Ils m'ont convaincu que les locaux étaient locatifs ce qui n'est pas le cas. Ils ont même fait louer pendant un temps jusqu'à ce que les services sanitaires du département me tombent dessus. Je dois réglé 5500 € au bailleur qui a logé mon locataire sans parler des charges que je paie et dois vendre les 2 viens moins de la moitié du prix d'achat.
Les wc de L un qui était sur le palier à été supprimé par la copropriété.
Novice j'ai fais confiance et je me retrouve surendettée par faire de conseils car la directrice voulait se débarrasser des locaux.
Malgré les lettres envoyer ils n'ont jamais répondu à mes courriers.
Que dois je faire contre l'agence, sa direction, et l'agent immobilier!

5 Publié par Visiteur
10/11/2017 08:20

Bonjour maitre
j ai vendu hier ma maison par l agence IAD elle eu en commission 9900 euros , mais la personne de cette agence m as menacée en effet hier et m as demandé la somme de 8400 euros pour avoir acheté une maison sans son aval car j avais signé un mandat de recherche exclusif , mais en effet les 2maisons que j ai moi meme trouvés , ne m ont pas convennus en effet pour des problemes de santé je n ai pu acheté dans le 82 comme je le voulais , j ai donc moi meme trouvé une maison de ville à perpignan rien a voir avec le descriptif du mandat de recherche ,de plus cette femme m as proposé devant le notaire de lui réglé des frais en espèces , elle nous as dit hier que le huissier soi disant IAD pouvait me bloquer la vente et tout me prendre si je ne lui versais pas les 8400 euros je suis seule avec 2enfants je vis du rsa la vente de ma maison etait le seul moyen de m en sortir , le notaire m as conseillé de contacter un avocat car ses façons plus ou moins honnètes . JE VOUS PRIE D AGREER MES SALUTATIONS N UYTTERHAEGHE

6 Publié par Visiteur
03/01/2018 23:29

bonjour maître,

suite à une visite d'un appartement, l'agent immobilier ne cesse de m'envoyer des sms et de me contacter par telephone pour me demander de fixer une date auprès du notaire;
les appels ont lieu à 21:45. quel recours ai je pour faire cesser ce harcélement?

7 Publié par Visiteur
25/06/2018 17:53

Bonjour, mon agence immobilière a été vendue et la nouvelle prétend disposer automatiquement de la gestion locative de l'appartement.

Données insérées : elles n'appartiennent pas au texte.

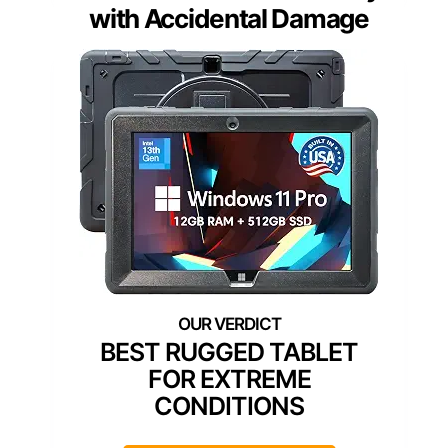
with Accidental Damage
BEST RUGGED TABLET
FOR EXTREME
CONDITIONS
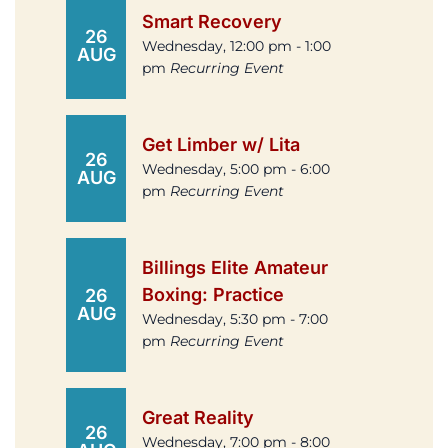
Smart Recovery
26
Wednesday, 12:00 pm - 1:00
AUG
pm
Recurring Event
Get Limber w/ Lita
26
Wednesday, 5:00 pm - 6:00
AUG
pm
Recurring Event
Billings Elite Amateur
Boxing: Practice
26
AUG
Wednesday, 5:30 pm - 7:00
pm
Recurring Event
Great Reality
26
Wednesday, 7:00 pm - 8:00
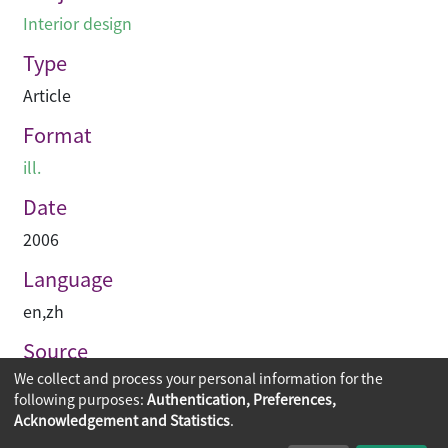
Interior design
Type
Article
Format
ill.
Date
2006
Language
en
,
zh
Source
We collect and process your personal information for the
PRC-magazine
following purposes:
Authentication, Preferences,
Acknowledgement and Statistics
.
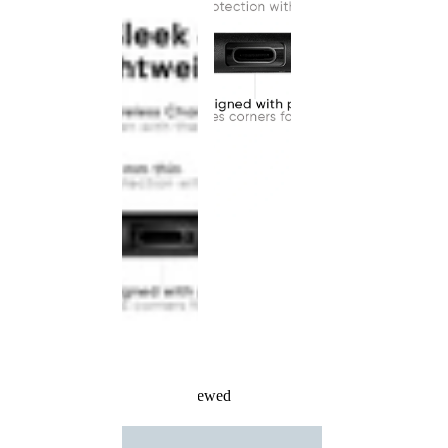
Recently Viewed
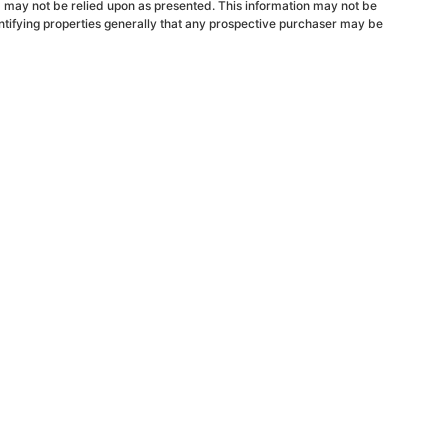
d may not be relied upon as presented. This information may not be
ntifying properties generally that any prospective purchaser may be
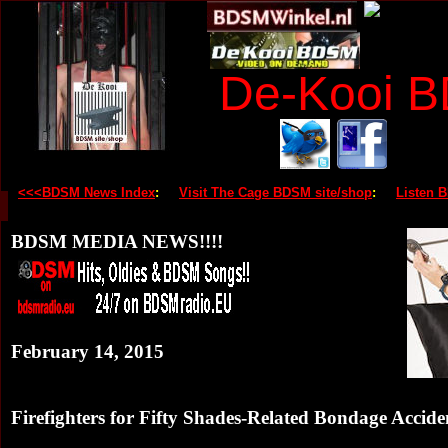
De-Kooi 
<<<BDSM News Index
:
Visit The Cage BDSM site/shop
:
Listen 
BDSM MEDIA NEWS!!!!
February 14, 2015
Firefighters for Fifty Shades-Related Bondage Accide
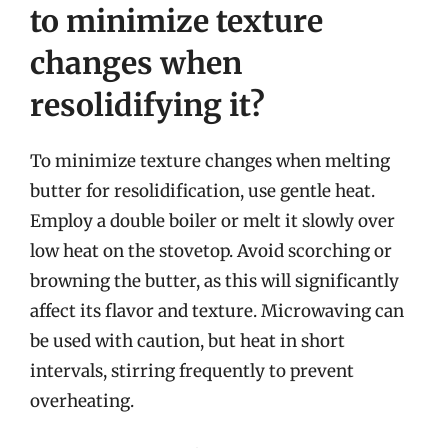
to minimize texture
changes when
resolidifying it?
To minimize texture changes when melting
butter for resolidification, use gentle heat.
Employ a double boiler or melt it slowly over
low heat on the stovetop. Avoid scorching or
browning the butter, as this will significantly
affect its flavor and texture. Microwaving can
be used with caution, but heat in short
intervals, stirring frequently to prevent
overheating.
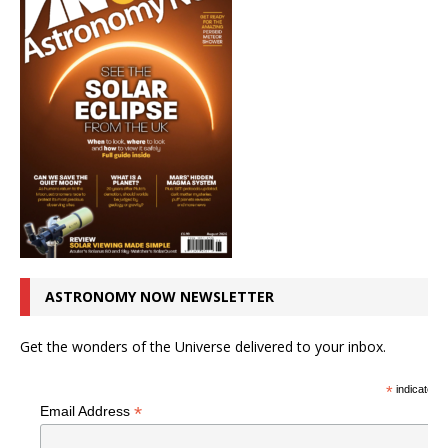
ASTRONOMY NOW NEWSLETTER
Get the wonders of the Universe delivered to your inbox.
*
indicates r
*
Email Address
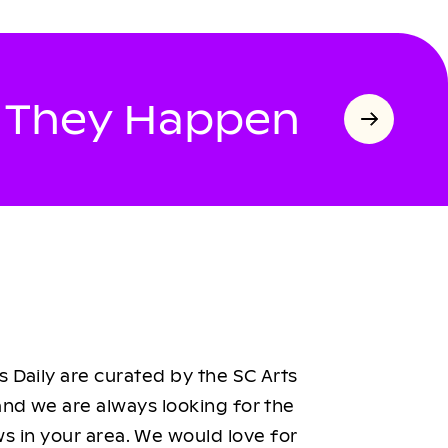
s They Happen
 Daily are curated by the SC Arts
nd we are always looking for the
ws in your area. We would love for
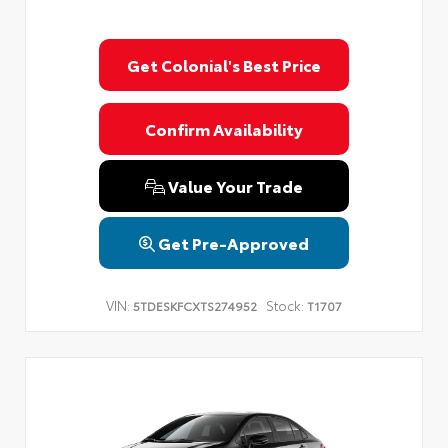
Get Colonial's Best Price
Confirm Availability
Value Your Trade
Get Pre-Approved
VIN:
Stock:
5TDESKFCXTS274952
T1707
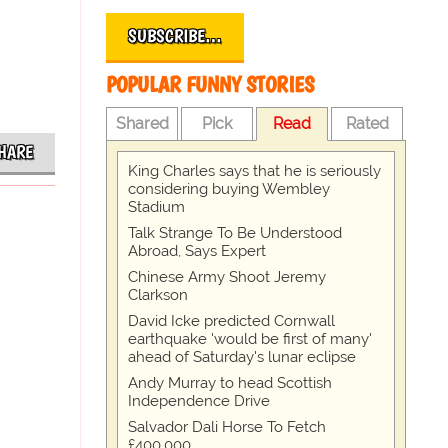
SUBSCRIBE…
POPULAR FUNNY STORIES
Shared
Pick
Read
Rated
HARE
King Charles says that he is seriously
considering buying Wembley
Stadium
Talk Strange To Be Understood
Abroad, Says Expert
Chinese Army Shoot Jeremy
Clarkson
David Icke predicted Cornwall
earthquake 'would be first of many'
ahead of Saturday's lunar eclipse
Andy Murray to head Scottish
Independence Drive
Salvador Dali Horse To Fetch
£400,000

Est-ce exact ?

8 Publié par Visiteur
30/08/2018 19:35

Bonjour Maître
J'ai signé un compromis d'achat d'un bien, en versant 10% de la somme chez un notaire. À ma grande surprise je découvre que la Proprietaire louait au fond du jardin un garage transformer en studio à un locataire à qui elle à rédiger un bail jusqu'en 2019. Je dois signer l'acte authentique
mi -septembre . Quel est mon recours ?
Bien cordialement à vous.

9 Publié par Visiteur
14/11/2018 15:49

bonjour monsieur

voici mon problème j'ai mis en vente ma maison, avec une agence immobilière, celui a oublié de stipuler à l acheteur que le compteur électrique était situé dans une autre habitation, le vendeur l'a donc appris lors de la signature chez le notaire (le notaire lui avait le projet de l'acte 15 jours avant la signature, mais il ne l'a pas lu, de même il était stipulé sur le diagnostic que le compteur n'était pas accessible et qu'il se trouvait à l'extérieur de l'habitation) l’acquéreur refuse la vente comment faire pour récupérer mon bien. l'agent immobilier se décharge de cette responsabilité alors qu'il ma fait baisser le prix de 10000 euros.

10 Publié par ORORP
30/01/2019 19:13

Nous venons de signer un compromis de vente.
Après la signature nous nous sommes rendu compte qu'une façade de la maison n'était pas ravalée. la maison a été reconstruite à neuf.
Cette dernière est un peu cachée par les buissons et mitoyenne avec le jardin du voisin.
L'agent immobilier ne nous a jamais indiqué que la maison n'était pas fini.
Dans quelle mesure aurait il du nous mettre au courant? l'agent immobilier est il dans l'obligation de nous indiquer ce qui n'est pas fini dans la maison, comme une façade qui n'est pas faite. Nous n'étions pas en mesure de faire le tour de la maison car façade collée à la haie du voisin.